### YOUR OBJECTIVE
Begin at the line holding "댓글 쓰기 권한이 없습니다. 로그인 하시겠습니까?" and set down exactly each line through the last one below, omitting pictures. Include nothing else.

(Collected data)

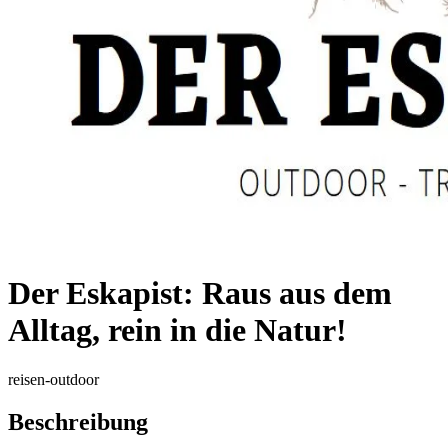
Der Eskapist: Raus aus dem
Alltag, rein in die Natur!
reisen-outdoor
Beschreibung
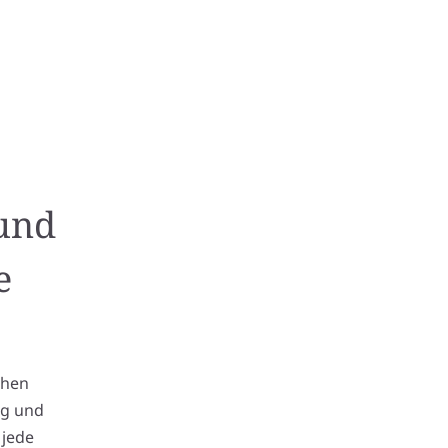
 und
e
chen
ng und
 jede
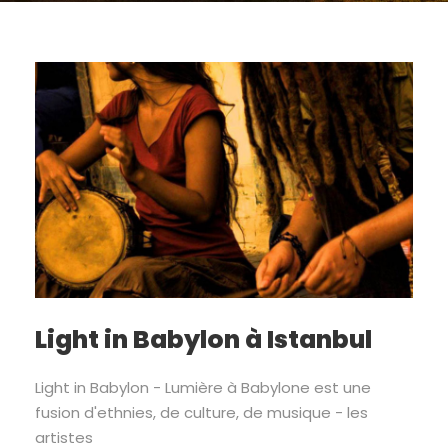
Light in Babylon à Istanbul
Light in Babylon - Lumière à Babylone est une
fusion d'ethnies, de culture, de musique - les
artistes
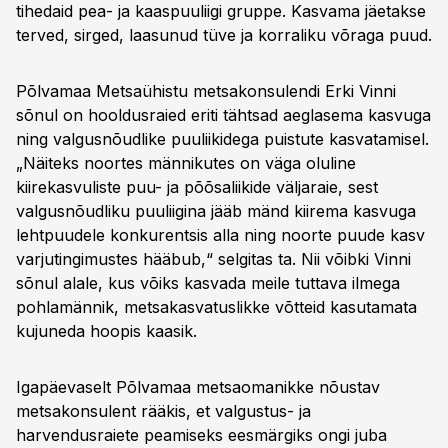
tihedaid pea- ja kaaspuuliigi gruppe. Kasvama jäetakse
terved, sirged, laasunud tüve ja korraliku võraga puud.
Põlvamaa Metsaühistu metsakonsulendi Erki Vinni
sõnul on hooldusraied eriti tähtsad aeglasema kasvuga
ning valgusnõudlike puuliikidega puistute kasvatamisel.
„Näiteks noortes männikutes on väga oluline
kiirekasvuliste puu- ja põõsaliikide väljaraie, sest
valgusnõudliku puuliigina jääb mänd kiirema kasvuga
lehtpuudele konkurentsis alla ning noorte puude kasv
varjutingimustes hääbub,“ selgitas ta. Nii võibki Vinni
sõnul alale, kus võiks kasvada meile tuttava ilmega
pohlamännik, metsakasvatuslikke võtteid kasutamata
kujuneda hoopis kaasik.
Igapäevaselt Põlvamaa metsaomanikke nõustav
metsakonsulent rääkis, et valgustus- ja
harvendusraiete peamiseks eesmärgiks ongi juba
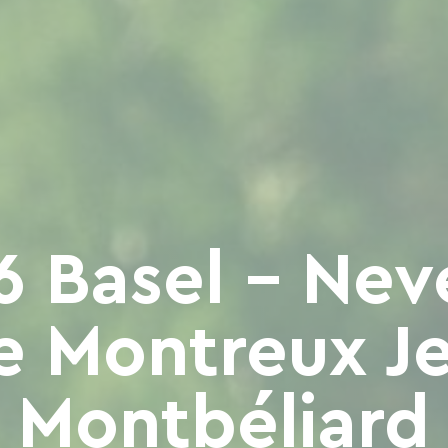
6 Basel - Nev
e Montreux Je
Montbéliard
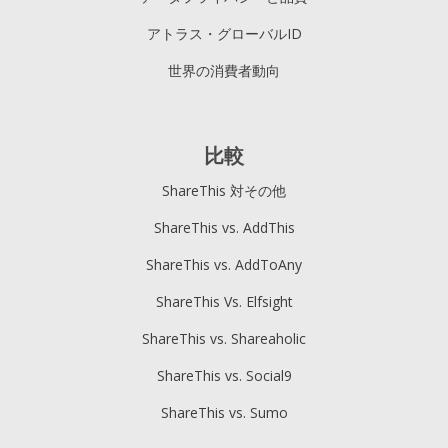
アトラス・グローバルID
世界の消費者動向
比較
ShareThis 対その他
ShareThis vs. AddThis
ShareThis vs. AddToAny
ShareThis Vs. Elfsight
ShareThis vs. Shareaholic
ShareThis vs. Social9
ShareThis vs. Sumo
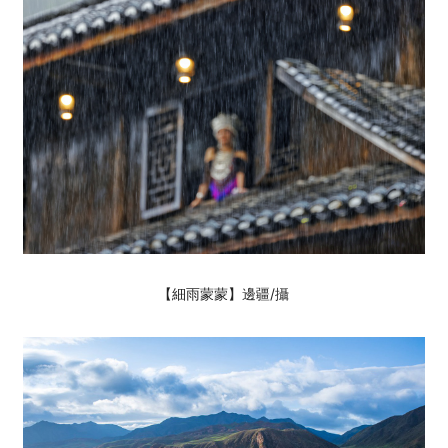
【細雨蒙蒙】邊疆
/攝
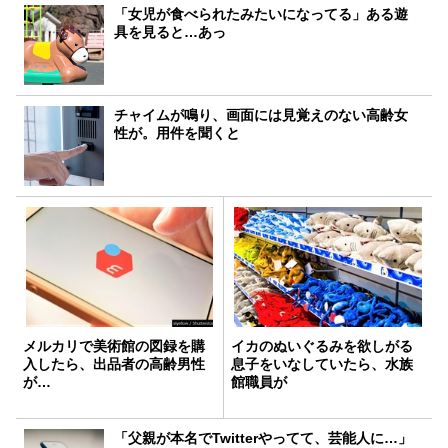
「女児が食べられたみたいになってる」ある遊
具を見ると…あっ
チャイムが鳴り、画面には見覚えのない高齢女
性が。用件を聞くと
メルカリで美術館の図録を購
イカのぬいぐるみを欲しがる
入したら、出品者の高齢男性
息子をいなしていたら、水族
が…
館職員が
「父親が本名でTwitterやってて、芸能人に…」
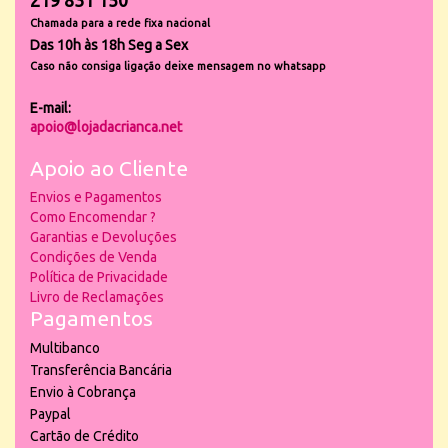
219 831 150
Chamada para a rede fixa nacional
Das 10h às 18h Seg a Sex
Caso não consiga ligação deixe mensagem no whatsapp
E-mail:
apoio@lojadacrianca.net
Apoio ao Cliente
Envios e Pagamentos
Como Encomendar ?
Garantias e Devoluções
Condições de Venda
Política de Privacidade
Livro de Reclamações
Pagamentos
Multibanco
Transferência Bancária
Envio à Cobrança
Paypal
Cartão de Crédito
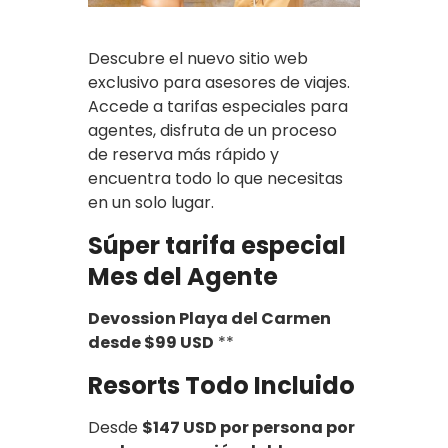
Descubre el nuevo sitio web
exclusivo para asesores de viajes.
Accede a tarifas especiales para
agentes, disfruta de un proceso
de reserva más rápido y
encuentra todo lo que necesitas
en un solo lugar.
Súper tarifa especial
Mes del Agente
Devossion Playa del Carmen
desde $99 USD
**
Resorts Todo Incluido
Desde
$147 USD por persona por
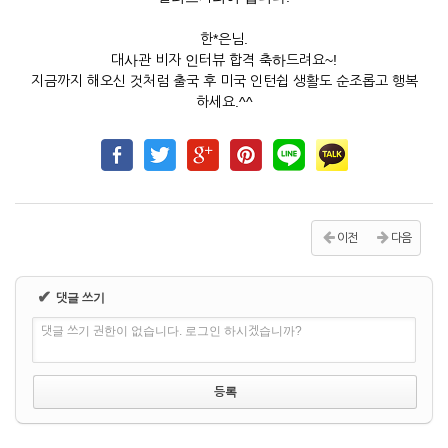
한*은님.
대사관 비자 인터뷰 합격 축하드려요~!
지금까지 해오신 것처럼 출국 후 미국 인턴쉽 생활도 순조롭고 행복
하세요.^^
이전
다음
✔
댓글 쓰기
댓글 쓰기 권한이 없습니다. 로그인 하시겠습니까?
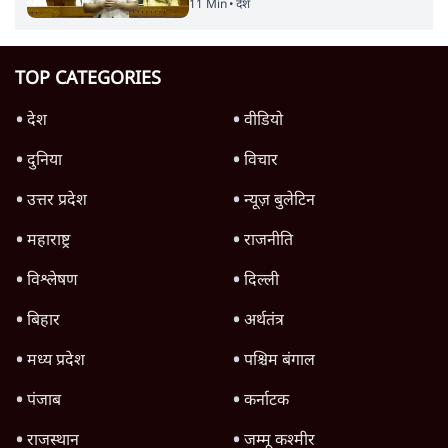
11 Min
•
देश
TOP CATEGORIES
देश
वीडियो
दुनिया
विचार
उत्तर प्रदेश
न्यूज़ बुलेटिन
महाराष्ट्र
राजनीति
विश्लेषण
दिल्ली
बिहार
अर्थतंत्र
मध्य प्रदेश
पश्चिम बंगाल
पंजाब
कर्नाटक
राजस्थान
जम्मू कश्मीर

### SOLVED PROBLEM
댓글 쓰기 권한이 없습니다. 로그인 하시겠습니까?
11 Min
•
देश
TOP CATEGORIES
देश
वीडियो
दुनिया
विचार
उत्तर प्रदेश
न्यूज़ बुलेटिन
महाराष्ट्र
राजनीति
विश्लेषण
दिल्ली
बिहार
अर्थतंत्र
मध्य प्रदेश
पश्चिम बंगाल
पंजाब
कर्नाटक
राजस्थान
जम्मू कश्मीर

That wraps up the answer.